======== Given records ========

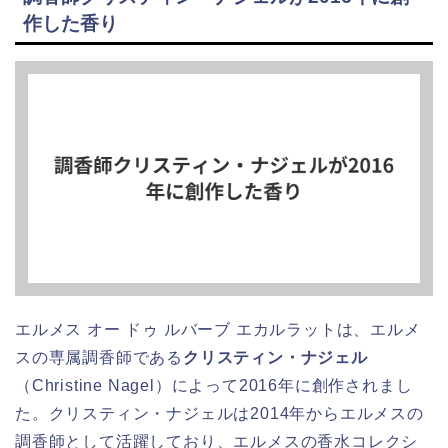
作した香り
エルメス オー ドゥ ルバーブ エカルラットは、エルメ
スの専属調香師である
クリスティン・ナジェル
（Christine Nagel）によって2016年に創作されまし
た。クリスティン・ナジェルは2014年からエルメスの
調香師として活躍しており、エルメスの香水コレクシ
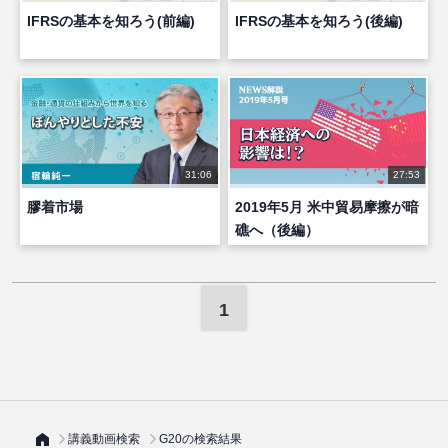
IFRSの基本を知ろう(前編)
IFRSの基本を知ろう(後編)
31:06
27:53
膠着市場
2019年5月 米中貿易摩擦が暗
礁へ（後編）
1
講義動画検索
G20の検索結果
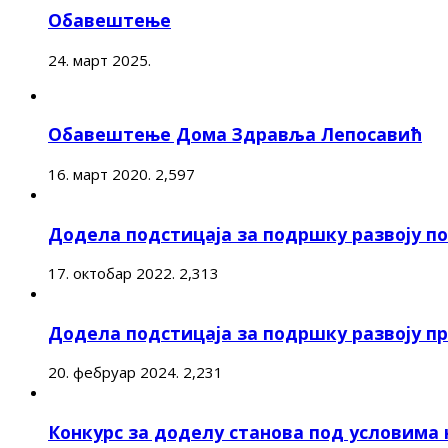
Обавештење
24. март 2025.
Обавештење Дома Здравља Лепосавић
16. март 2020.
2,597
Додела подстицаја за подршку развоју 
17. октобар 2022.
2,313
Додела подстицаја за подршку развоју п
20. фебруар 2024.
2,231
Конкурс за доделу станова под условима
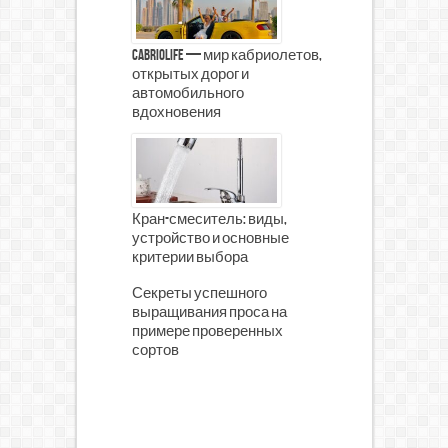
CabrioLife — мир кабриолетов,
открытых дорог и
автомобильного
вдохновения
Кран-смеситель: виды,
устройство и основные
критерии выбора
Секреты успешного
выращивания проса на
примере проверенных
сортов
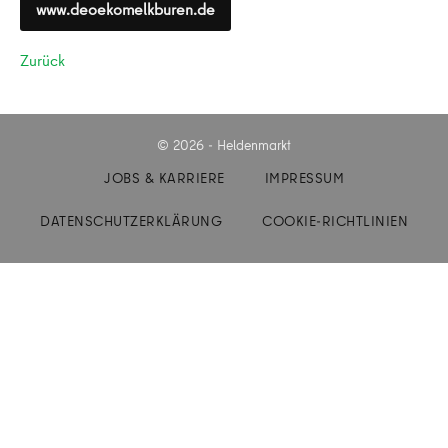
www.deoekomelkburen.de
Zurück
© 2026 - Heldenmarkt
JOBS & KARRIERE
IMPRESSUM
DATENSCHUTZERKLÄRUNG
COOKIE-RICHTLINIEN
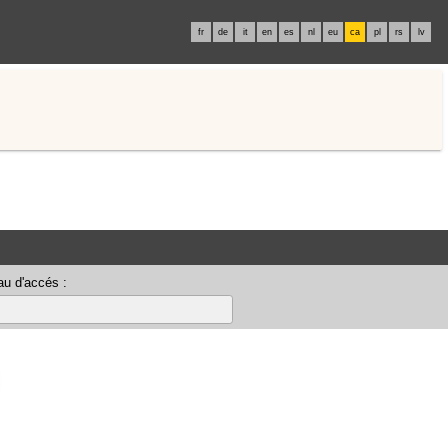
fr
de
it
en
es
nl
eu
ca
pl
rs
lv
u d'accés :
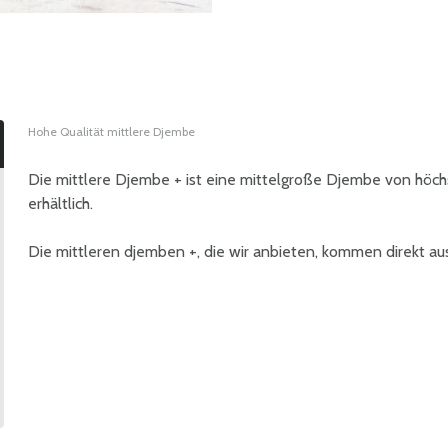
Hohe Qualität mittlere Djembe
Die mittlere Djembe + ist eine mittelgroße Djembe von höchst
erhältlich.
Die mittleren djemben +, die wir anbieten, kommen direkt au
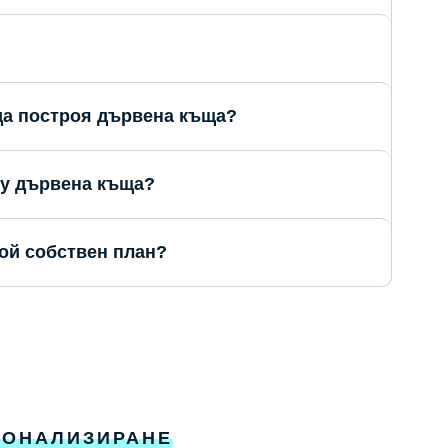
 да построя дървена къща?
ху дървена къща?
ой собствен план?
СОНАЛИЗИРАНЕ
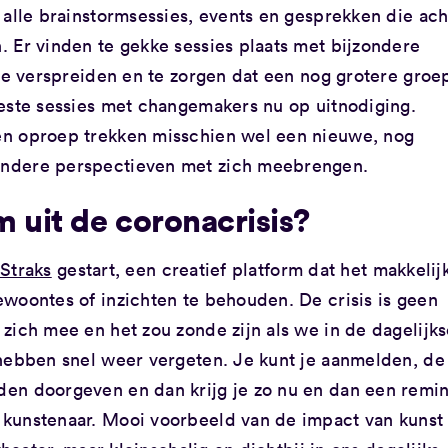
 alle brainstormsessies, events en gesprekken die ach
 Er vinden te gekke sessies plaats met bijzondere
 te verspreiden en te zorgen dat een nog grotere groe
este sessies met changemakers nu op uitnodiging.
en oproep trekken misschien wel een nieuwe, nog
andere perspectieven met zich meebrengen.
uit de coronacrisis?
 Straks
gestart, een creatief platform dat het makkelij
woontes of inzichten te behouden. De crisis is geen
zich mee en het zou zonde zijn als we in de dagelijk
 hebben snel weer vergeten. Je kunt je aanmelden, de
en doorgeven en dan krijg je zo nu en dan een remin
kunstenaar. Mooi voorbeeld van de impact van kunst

========
======== Given records ========

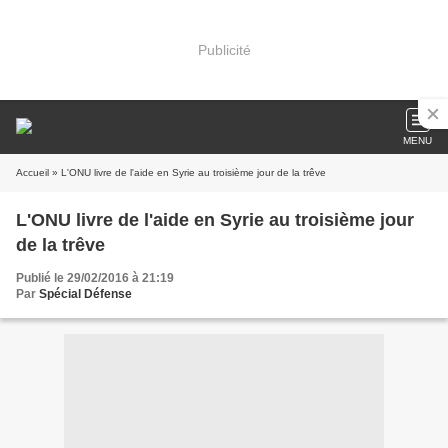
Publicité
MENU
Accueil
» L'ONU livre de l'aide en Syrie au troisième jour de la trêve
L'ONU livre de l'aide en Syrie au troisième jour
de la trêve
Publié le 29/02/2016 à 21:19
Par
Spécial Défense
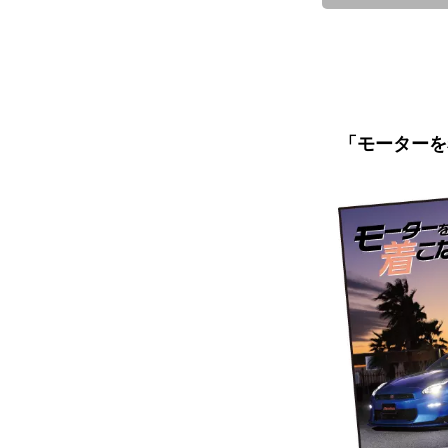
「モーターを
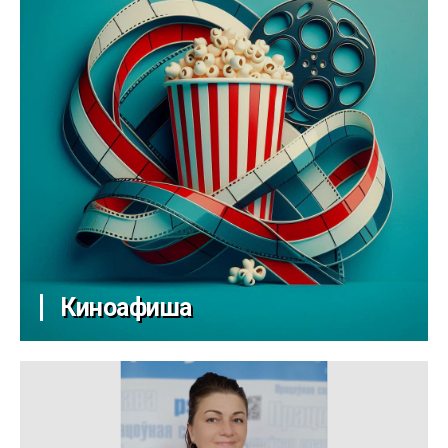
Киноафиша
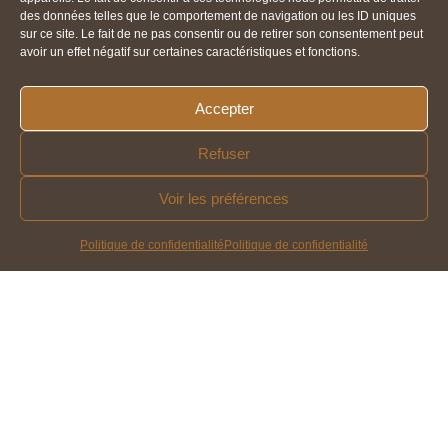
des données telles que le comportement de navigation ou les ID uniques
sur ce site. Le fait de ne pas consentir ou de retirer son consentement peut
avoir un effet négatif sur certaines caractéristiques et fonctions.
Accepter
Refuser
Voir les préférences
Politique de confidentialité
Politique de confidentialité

========

● What is required: In the entries above, count the lines that contain the string "Syrie" and reply with the number only.

● Task result: 2